Could you print all the entries below exactly as they appear, omitting the pictures?

______________________________

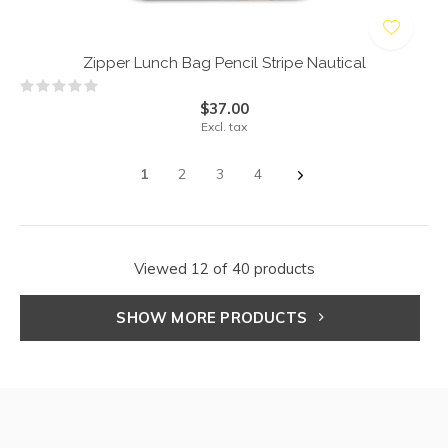
Zipper Lunch Bag Pencil Stripe Nautical
$37.00
Excl. tax
1
2
3
4
Viewed 12 of 40 products
SHOW MORE PRODUCTS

______________________________

SOLVED PROBLEM:
Zipper Lunch Bag Pencil Stripe Nautical
$37.00
Excl. tax
1
2
3
4
Viewed 12 of 40 products
SHOW MORE PRODUCTS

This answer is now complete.